- How to complete this task
Leave out the pictures and retype, exactly, the lines below from the line with "Capital Campaign" up to and including the line with "s. His fingerprints", nothing more.

- Supplied data

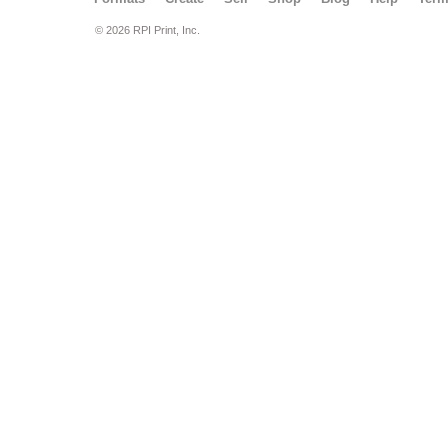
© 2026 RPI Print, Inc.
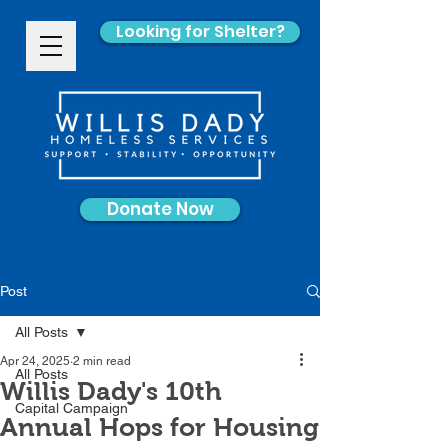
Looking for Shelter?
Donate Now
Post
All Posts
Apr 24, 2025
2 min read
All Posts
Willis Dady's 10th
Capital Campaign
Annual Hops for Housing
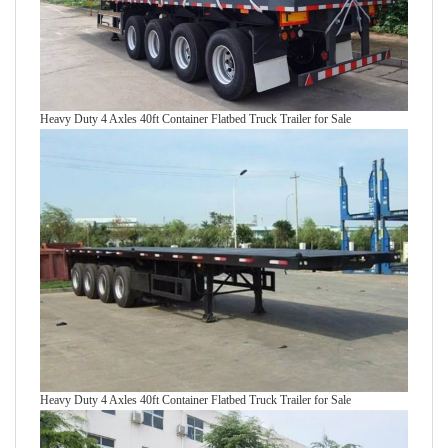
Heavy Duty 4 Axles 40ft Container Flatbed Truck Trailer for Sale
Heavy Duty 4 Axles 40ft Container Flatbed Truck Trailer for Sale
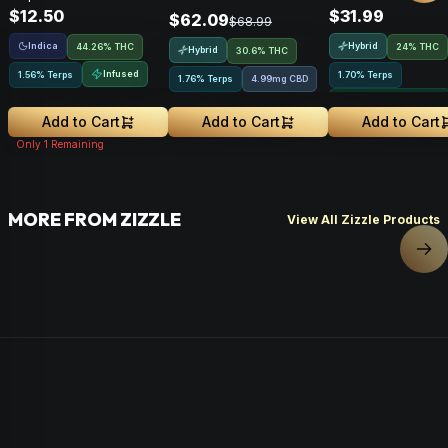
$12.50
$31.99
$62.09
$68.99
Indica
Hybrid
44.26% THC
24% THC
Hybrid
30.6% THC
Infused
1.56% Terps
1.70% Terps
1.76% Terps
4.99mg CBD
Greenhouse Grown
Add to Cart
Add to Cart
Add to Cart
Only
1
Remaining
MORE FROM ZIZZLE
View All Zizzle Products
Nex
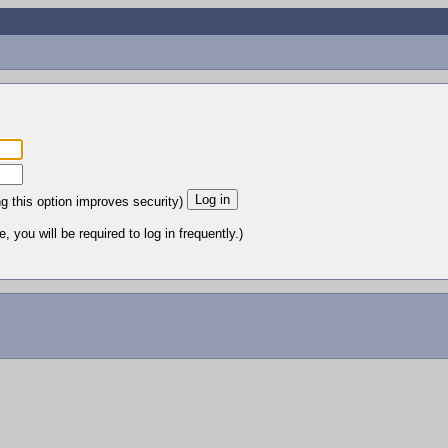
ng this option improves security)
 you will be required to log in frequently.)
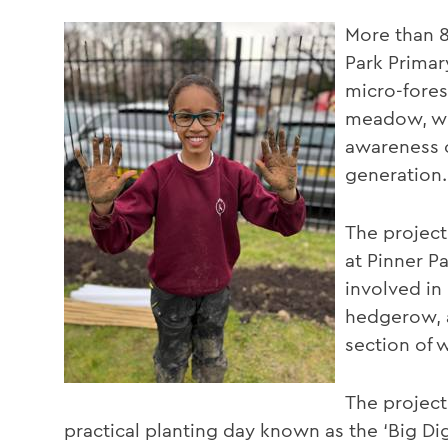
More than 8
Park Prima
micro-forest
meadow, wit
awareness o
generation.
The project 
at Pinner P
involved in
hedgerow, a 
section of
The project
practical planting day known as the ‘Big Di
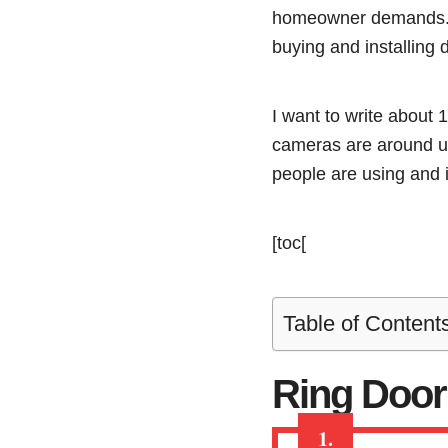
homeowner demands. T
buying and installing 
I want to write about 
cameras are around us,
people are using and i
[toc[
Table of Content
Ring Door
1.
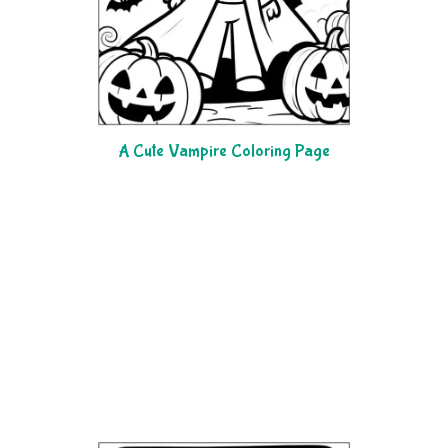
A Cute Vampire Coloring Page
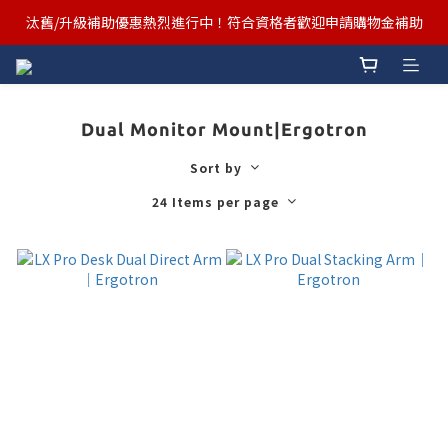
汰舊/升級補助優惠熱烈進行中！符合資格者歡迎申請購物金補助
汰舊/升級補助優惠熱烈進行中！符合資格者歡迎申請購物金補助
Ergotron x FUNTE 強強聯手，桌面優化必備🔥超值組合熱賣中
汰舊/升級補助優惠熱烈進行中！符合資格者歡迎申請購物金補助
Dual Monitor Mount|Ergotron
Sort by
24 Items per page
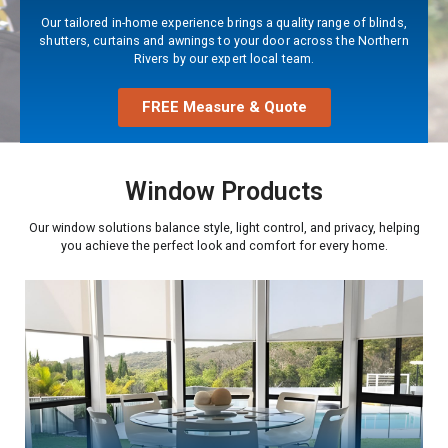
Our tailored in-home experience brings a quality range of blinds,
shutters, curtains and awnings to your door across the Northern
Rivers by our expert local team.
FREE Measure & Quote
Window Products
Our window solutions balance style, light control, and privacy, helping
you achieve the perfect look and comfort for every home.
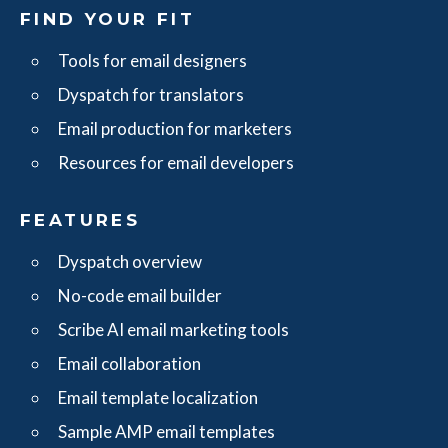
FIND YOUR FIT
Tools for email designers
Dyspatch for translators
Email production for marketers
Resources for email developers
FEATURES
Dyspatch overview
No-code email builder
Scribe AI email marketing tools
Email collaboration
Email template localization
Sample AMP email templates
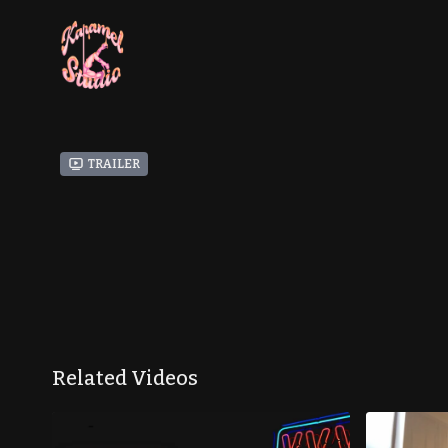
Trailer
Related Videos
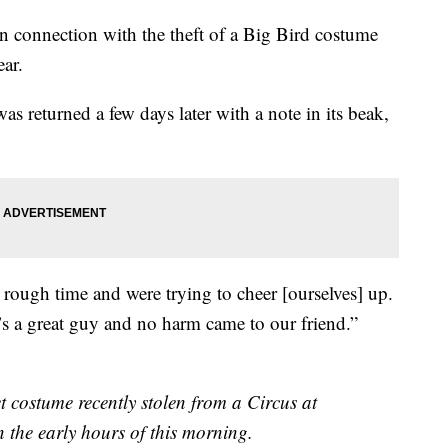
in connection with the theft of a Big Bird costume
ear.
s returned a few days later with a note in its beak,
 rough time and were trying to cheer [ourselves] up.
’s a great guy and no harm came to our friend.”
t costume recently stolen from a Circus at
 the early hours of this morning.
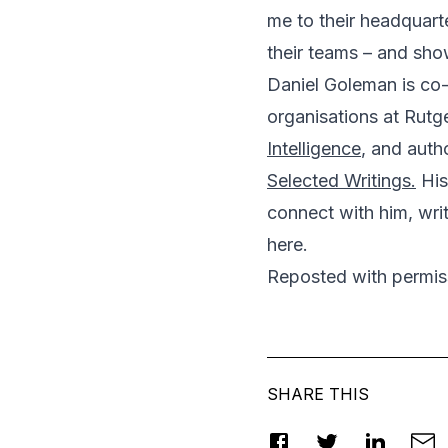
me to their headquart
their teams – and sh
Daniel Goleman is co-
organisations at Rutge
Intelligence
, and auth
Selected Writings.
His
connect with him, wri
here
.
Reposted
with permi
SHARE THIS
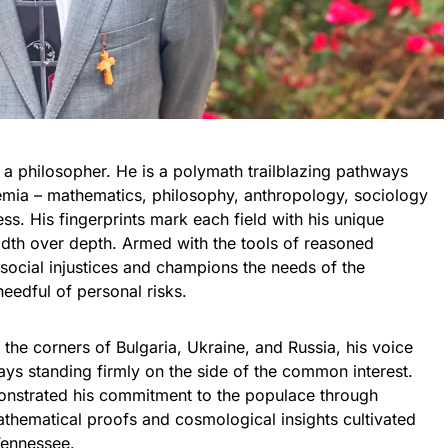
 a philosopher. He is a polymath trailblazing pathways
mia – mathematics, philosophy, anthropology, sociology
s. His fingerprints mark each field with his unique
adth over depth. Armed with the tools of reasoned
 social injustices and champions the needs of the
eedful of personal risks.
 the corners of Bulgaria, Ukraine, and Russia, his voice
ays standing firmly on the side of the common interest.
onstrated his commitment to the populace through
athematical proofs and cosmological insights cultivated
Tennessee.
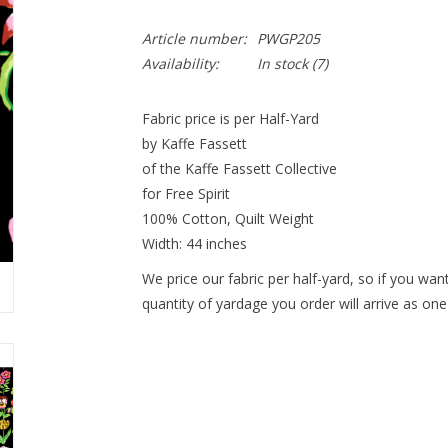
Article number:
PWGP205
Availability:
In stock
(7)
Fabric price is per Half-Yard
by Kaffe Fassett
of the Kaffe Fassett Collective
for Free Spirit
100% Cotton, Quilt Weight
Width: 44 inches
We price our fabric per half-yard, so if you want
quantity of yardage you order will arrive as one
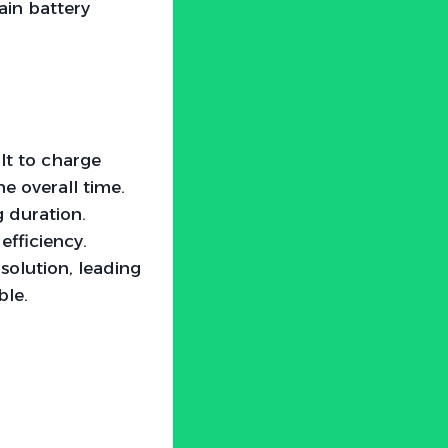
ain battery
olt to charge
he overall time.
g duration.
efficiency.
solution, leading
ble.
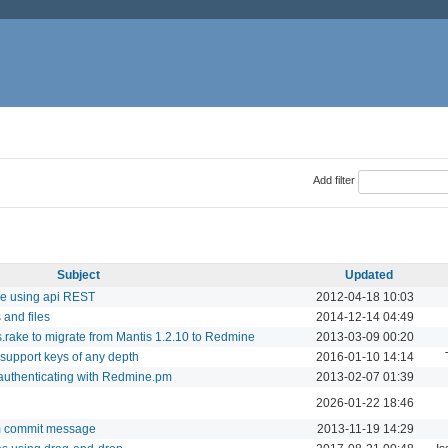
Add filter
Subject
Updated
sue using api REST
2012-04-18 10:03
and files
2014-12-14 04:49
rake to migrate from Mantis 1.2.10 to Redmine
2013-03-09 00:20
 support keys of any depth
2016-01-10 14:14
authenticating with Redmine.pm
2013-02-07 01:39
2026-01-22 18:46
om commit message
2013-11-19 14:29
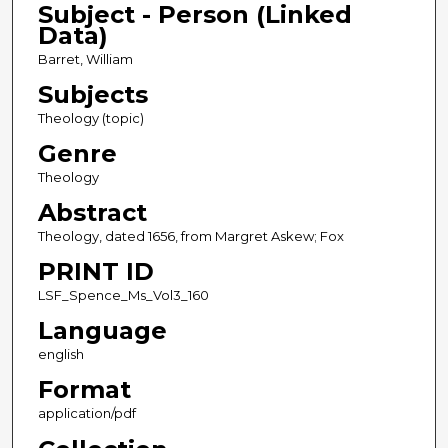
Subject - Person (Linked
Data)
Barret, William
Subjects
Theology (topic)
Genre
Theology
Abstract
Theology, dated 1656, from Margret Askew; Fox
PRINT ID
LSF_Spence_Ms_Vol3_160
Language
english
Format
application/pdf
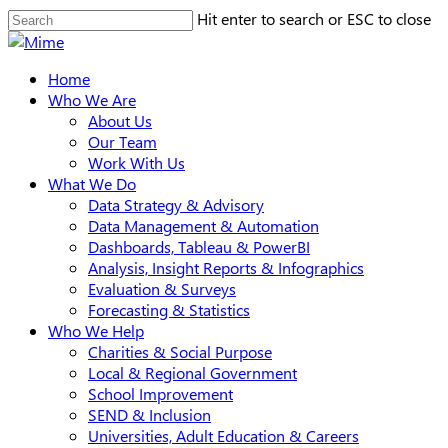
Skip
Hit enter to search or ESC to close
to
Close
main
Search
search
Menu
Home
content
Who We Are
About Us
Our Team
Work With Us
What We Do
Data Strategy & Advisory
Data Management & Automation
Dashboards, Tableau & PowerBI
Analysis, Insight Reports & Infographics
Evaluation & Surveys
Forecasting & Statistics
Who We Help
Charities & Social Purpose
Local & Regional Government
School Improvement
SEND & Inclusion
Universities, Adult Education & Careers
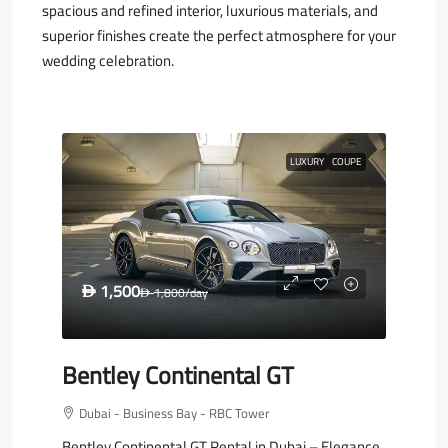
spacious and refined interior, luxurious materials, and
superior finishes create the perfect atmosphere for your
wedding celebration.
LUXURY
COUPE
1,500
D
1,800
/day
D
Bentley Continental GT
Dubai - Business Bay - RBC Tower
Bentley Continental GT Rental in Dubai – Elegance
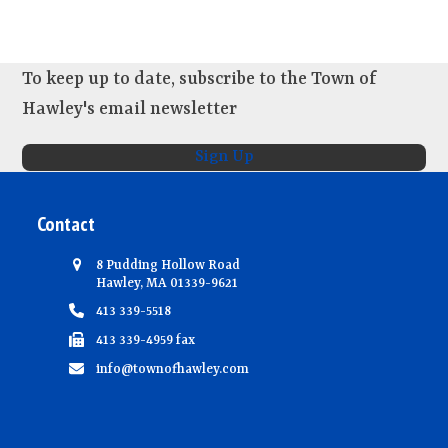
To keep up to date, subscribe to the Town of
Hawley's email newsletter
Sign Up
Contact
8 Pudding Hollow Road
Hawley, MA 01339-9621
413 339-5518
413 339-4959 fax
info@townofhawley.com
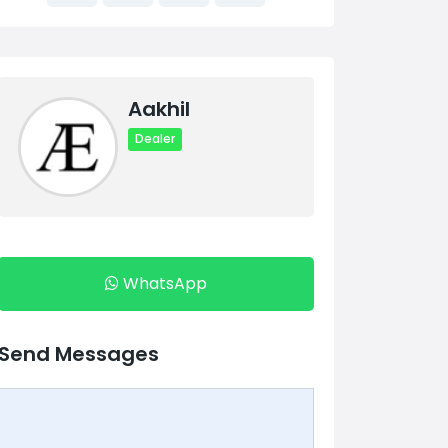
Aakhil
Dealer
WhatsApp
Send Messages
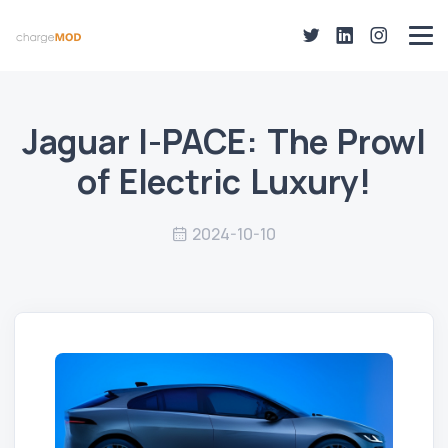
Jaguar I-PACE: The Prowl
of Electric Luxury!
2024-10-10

- Problem solution
Capital Campaign
Annual Hops for Housing
Heavy Duty 4 Axles 40ft Container Flatbed Truck Trailer for Sale
Heavy Duty 4 Axles 40ft Container Flatbed Truck Trailer for Sale
$12.50
$31.99
$62.09
$68.99
Indica
Hybrid
44.26% THC
24% THC
Hybrid
30.6% THC
Infused
1.56% Terps
1.70% Terps
1.76% Terps
4.99mg CBD
Greenhouse Grown
Add to Cart
Add to Cart
Add to Cart
Only
1
Remaining
MORE FROM ZIZZLE
View All Zizzle Products
Nex
ng this option improves security)
 you will be required to log in frequently.)
More than 8
Park Prima
micro-forest
meadow, wit
awareness o
generation.
The project 
at Pinner P
involved in
hedgerow, a 
section of
The project
practical planting day known as the ‘Big Di
homeowner demands. T
buying and installing 
I want to write about 
cameras are around us,
people are using and i
[toc[
Table of Content
Ring Door
1.
A Cute Vampire Coloring Page
汰舊/升級補助優惠熱烈進行中！符合資格者歡迎申請購物金補助
汰舊/升級補助優惠熱烈進行中！符合資格者歡迎申請購物金補助
Ergotron x FUNTE 強強聯手，桌面優化必備🔥超值組合熱賣中
汰舊/升級補助優惠熱烈進行中！符合資格者歡迎申請購物金補助
Dual Monitor Mount|Ergotron
Sort by
24 Items per page
Our tailored in-home experience brings a quality range of blinds,
shutters, curtains and awnings to your door across the Northern
Rivers by our expert local team.
FREE Measure & Quote
Window Products
Our window solutions balance style, light control, and privacy, helping
you achieve the perfect look and comfort for every home.
FIND YOUR FIT
Tools for email designers
Dyspatch for translators
Email production for marketers
Resources for email developers
FEATURES
Dyspatch overview
No-code email builder
Scribe AI email marketing tools
Email collaboration
Email template localization
Sample AMP email templates
Trailer
Related Videos
in connection with the theft of a Big Bird costume
ear.
s returned a few days later with a note in its beak,
 rough time and were trying to cheer [ourselves] up.
’s a great guy and no harm came to our friend.”
t costume recently stolen from a Circus at
 the early hours of this morning.
me to their headquart
their teams – and sh
Daniel Goleman is co-
organisations at Rutge
Intelligence
, and auth
Selected Writings.
His
connect with him, wri
here
.
Reposted
with permi
SHARE THIS
 a philosopher. He is a polymath trailblazing pathways
mia – mathematics, philosophy, anthropology, sociology
s. His fingerprints mark each field with his unique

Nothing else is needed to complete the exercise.